ASSIGNED TASK: Which lines below hold the word "external"? Copy all of them.

GIVEN ENTRIES:

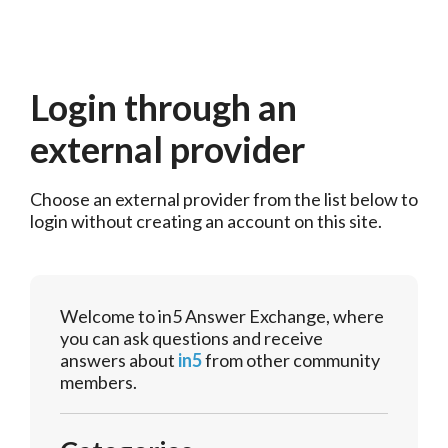
Login through an
external provider
Choose an external provider from the list below to 
login without creating an account on this site.
Welcome to in5 Answer Exchange, where
you can ask questions and receive
answers about
in5
from other community
members.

SOLUTION:
external provider
Choose an external provider from the list below to 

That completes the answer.